Helis Oil & Gas, a New Orleans-based energy company with a record of more than 80 years of safe and efficient operations around the United States, has obtained leases and options to lease to explore for oil and gas on privately owned land in a remote and rural area of St. Tammany Parish. Helis has safely and successfully executed approximately 60 similar fracturing projects around the US, and currently operates approximately 100 other wells in Louisiana. Our environmental, health and safety record is a point of pride.
The location, approximately 2.5 miles from the nearest homeowners or commercial development, lies in a heavily wooded area of commercial timbering off private Log Cabin Road and state highway 1088. Most of this land is currently under a 99 year timber lease, and is not available for commercial and residential developers. Lakeshore High School is approximately 1.25 miles from the well site, well beyond sight or sounds of the project.
Permits for this project will be granted by a variety of different federal and state agencies including the Louisiana Department of Natural Resources, Louisiana Department of Environmental Quality and the U.S. Army Corps of Engineers, and will be regulated by those agencies and by the U.S. Environmental Protection Agency.
More than 15 other exploratory wells have been drilled within a 15 mile radius of this proposed well site over the past several decades, and oil and gas fracturing (fracking) operations below the same aquifer, just across the parish line in Tangipahoa Parish, have been executed without incident and to the economic benefit of that parish and the state of Louisiana.
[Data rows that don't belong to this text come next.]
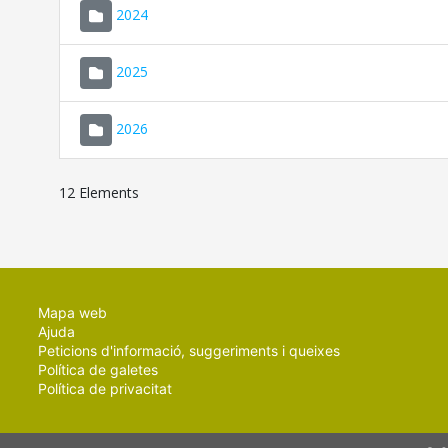
2024
2025
2026
12 Elements
Mapa web
Ajuda
Peticions d'informació, suggeriments i queixes
Política de galetes
Política de privacitat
Additional fracking projects in Louisiana have occurred safely in close proximity to city limits such as Shreveport, and through and under aquifers without incident. Additionally, two pipelines already cross this same piece of property.
This type of project is not new to Helis, to the industry or to Louisiana. There are literally thousands of these projects throughout the state, and, according to the Louisiana Commissioner of Conservation and local officials, there are no air, water quality or health problems reported from any of them.